Material to process START

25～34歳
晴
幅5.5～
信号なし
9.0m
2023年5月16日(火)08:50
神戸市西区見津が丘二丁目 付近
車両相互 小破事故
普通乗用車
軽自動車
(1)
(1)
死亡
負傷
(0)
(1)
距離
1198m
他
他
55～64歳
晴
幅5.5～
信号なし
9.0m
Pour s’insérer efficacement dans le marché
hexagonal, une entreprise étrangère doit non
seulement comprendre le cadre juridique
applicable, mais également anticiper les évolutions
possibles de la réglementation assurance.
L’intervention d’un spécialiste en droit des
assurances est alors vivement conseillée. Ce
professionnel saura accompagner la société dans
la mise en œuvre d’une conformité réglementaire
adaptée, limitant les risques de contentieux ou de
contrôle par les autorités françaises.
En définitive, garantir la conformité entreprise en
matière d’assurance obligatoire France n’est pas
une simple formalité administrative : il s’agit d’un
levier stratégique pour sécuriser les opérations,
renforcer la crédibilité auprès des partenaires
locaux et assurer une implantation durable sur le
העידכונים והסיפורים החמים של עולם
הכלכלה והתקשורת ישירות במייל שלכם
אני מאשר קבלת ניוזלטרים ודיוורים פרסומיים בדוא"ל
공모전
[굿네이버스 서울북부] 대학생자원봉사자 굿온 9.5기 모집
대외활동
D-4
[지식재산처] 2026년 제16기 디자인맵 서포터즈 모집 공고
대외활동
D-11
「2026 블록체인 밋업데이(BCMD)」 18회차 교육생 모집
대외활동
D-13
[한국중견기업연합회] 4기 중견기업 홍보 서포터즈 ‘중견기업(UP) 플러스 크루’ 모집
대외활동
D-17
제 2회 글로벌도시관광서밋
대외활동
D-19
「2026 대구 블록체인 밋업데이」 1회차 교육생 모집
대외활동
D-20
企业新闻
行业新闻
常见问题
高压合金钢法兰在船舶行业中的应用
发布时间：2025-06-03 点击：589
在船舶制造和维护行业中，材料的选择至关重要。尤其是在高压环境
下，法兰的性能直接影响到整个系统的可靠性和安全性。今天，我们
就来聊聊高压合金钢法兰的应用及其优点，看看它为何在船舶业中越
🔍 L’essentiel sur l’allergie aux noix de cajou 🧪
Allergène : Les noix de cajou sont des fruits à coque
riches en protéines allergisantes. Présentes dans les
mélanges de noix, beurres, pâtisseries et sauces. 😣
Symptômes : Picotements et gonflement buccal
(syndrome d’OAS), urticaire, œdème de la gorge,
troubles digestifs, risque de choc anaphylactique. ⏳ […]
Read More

Material to process END
Material to process START

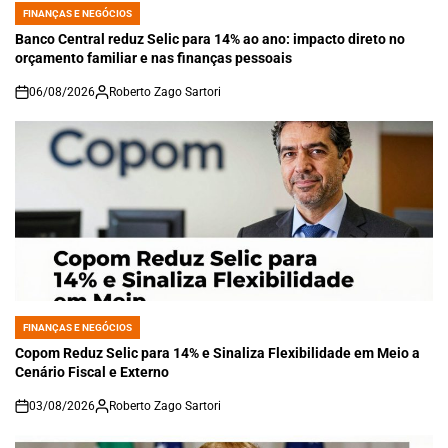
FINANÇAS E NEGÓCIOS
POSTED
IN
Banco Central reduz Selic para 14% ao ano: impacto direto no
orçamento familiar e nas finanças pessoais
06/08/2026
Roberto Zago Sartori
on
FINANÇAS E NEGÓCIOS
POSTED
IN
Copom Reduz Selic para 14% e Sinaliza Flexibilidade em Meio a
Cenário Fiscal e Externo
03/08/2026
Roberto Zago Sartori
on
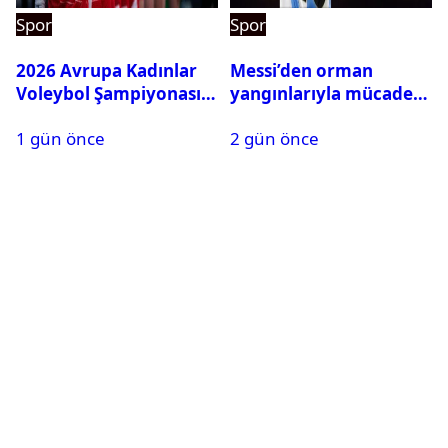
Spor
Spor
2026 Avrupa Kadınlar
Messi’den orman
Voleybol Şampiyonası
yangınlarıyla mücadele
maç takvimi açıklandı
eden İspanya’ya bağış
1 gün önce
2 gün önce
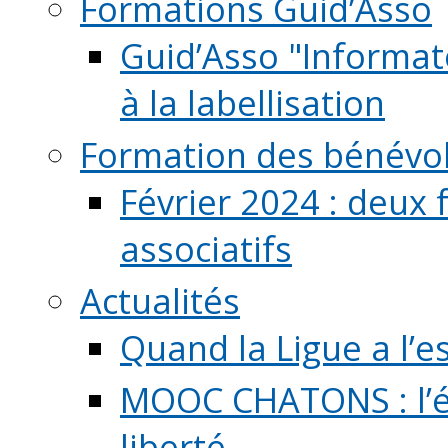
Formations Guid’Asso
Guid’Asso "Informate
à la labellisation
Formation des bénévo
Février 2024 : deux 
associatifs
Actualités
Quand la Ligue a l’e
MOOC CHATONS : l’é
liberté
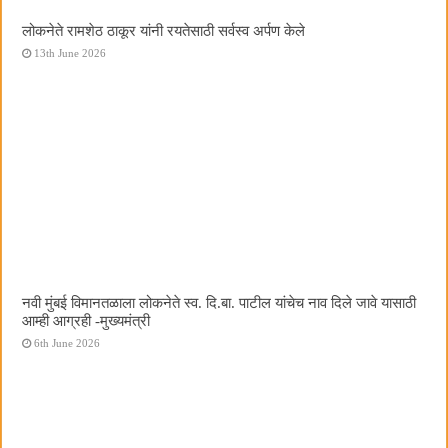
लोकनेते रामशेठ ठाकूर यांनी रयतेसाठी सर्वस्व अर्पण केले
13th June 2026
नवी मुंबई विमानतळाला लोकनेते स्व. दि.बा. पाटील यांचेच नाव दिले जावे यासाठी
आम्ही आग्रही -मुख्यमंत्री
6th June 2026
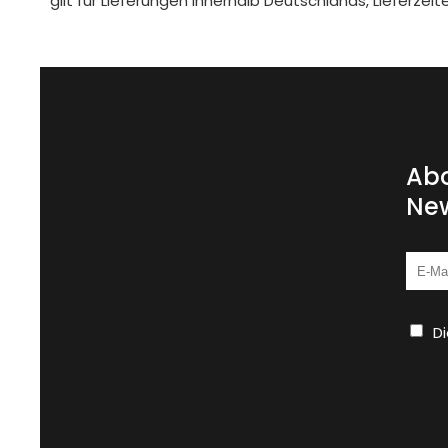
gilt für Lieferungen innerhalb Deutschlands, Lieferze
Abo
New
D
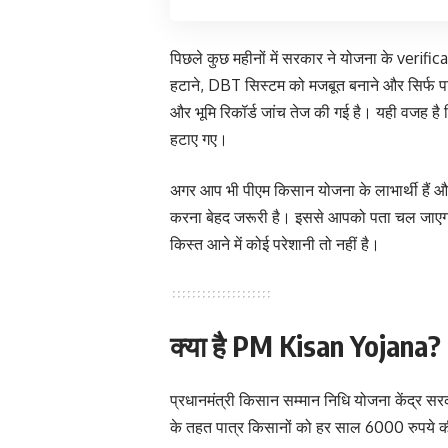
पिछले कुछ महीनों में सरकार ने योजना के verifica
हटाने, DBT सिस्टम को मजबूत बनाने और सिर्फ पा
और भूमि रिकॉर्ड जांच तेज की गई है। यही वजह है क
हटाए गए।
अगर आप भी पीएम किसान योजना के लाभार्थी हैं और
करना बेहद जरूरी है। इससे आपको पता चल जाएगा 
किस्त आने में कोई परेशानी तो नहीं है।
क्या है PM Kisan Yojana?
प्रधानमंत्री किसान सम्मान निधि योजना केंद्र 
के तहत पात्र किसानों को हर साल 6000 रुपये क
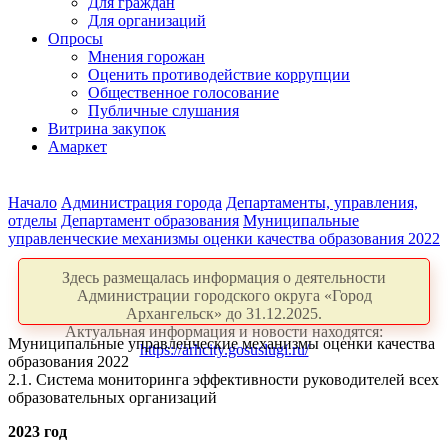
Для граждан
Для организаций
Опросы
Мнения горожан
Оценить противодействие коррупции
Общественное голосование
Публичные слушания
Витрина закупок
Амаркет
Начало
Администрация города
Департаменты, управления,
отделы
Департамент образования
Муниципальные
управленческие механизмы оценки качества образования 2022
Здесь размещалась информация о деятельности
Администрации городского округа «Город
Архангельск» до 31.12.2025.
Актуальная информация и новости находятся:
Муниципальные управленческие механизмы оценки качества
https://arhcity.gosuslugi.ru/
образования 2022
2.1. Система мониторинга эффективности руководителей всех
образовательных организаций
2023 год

Material to process END
Material to process START

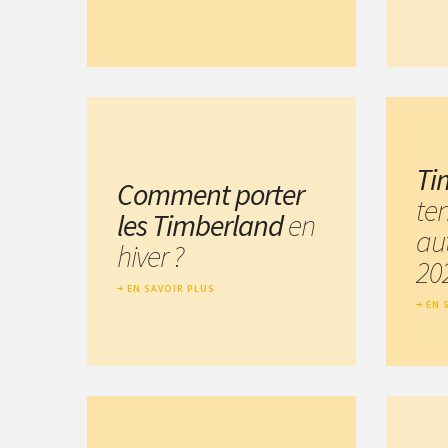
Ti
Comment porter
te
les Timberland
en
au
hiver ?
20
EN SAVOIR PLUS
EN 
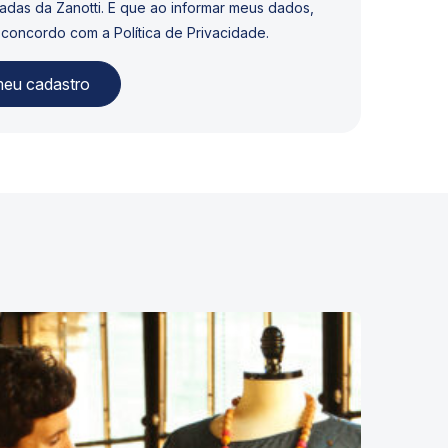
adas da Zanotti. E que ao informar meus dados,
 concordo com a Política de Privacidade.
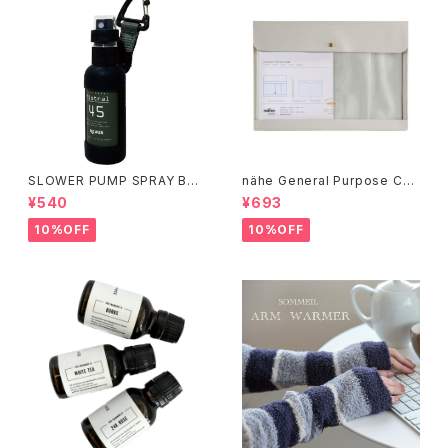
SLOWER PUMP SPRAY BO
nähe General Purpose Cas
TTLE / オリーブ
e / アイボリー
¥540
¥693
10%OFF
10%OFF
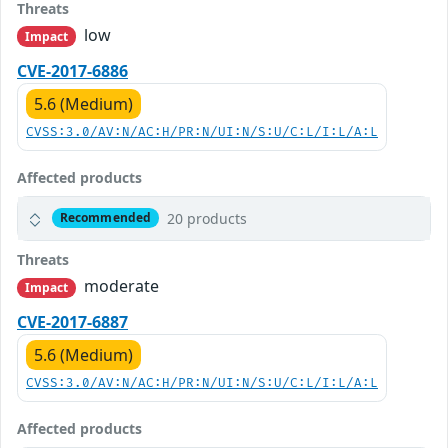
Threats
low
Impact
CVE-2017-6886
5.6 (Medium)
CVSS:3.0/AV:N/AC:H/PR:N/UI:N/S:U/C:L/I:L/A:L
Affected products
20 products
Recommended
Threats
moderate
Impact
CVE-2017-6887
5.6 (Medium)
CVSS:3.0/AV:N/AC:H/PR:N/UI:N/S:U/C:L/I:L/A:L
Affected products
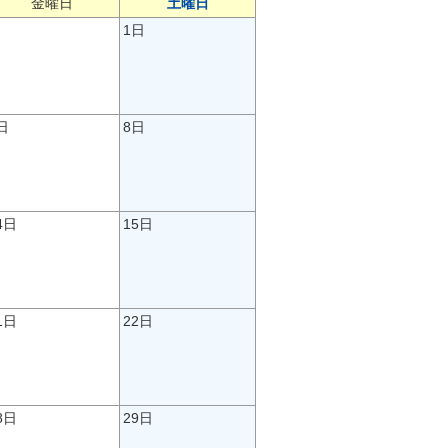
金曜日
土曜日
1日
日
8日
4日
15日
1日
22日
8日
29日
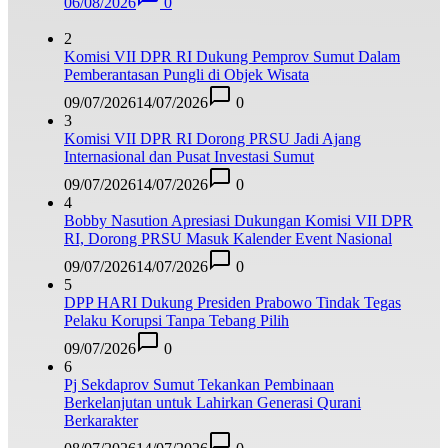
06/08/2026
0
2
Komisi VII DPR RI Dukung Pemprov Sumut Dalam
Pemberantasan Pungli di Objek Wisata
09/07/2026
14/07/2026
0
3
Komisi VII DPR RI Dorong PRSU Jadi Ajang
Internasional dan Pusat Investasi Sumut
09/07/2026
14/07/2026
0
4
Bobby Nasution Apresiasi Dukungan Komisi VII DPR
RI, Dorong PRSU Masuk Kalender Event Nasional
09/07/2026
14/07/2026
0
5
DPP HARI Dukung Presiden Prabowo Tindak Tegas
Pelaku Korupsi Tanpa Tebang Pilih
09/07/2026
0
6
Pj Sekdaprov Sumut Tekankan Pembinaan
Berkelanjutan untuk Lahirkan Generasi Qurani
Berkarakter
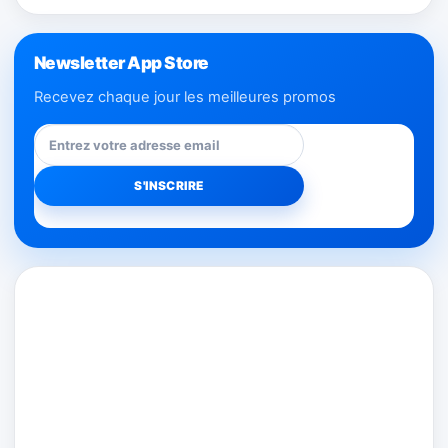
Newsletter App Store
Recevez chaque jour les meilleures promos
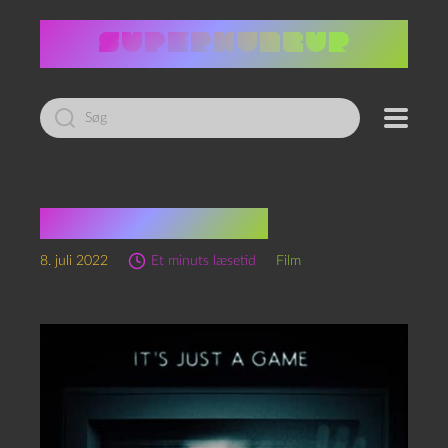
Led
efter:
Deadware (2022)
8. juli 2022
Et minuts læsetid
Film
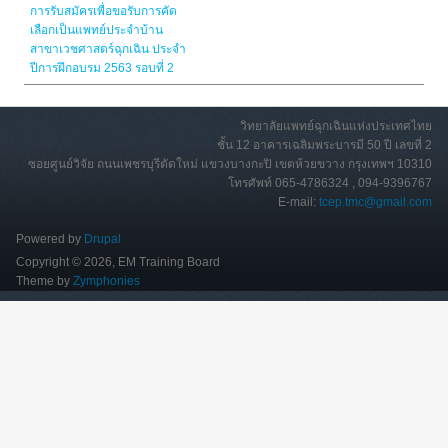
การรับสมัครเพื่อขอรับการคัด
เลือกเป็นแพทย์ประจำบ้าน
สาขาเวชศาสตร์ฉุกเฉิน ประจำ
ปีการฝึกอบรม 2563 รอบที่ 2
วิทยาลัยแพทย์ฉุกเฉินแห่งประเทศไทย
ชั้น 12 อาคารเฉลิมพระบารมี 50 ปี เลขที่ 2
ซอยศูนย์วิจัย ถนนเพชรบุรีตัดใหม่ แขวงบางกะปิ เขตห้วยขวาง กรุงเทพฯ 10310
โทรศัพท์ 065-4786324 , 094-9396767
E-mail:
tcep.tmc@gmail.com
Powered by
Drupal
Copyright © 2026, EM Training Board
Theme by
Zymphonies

Material to process END

From the data above, copy each line with the string "PRSU" in it.

The completed task:
Komisi VII DPR RI Dorong PRSU Jadi Ajang
RI, Dorong PRSU Masuk Kalender Event Nasional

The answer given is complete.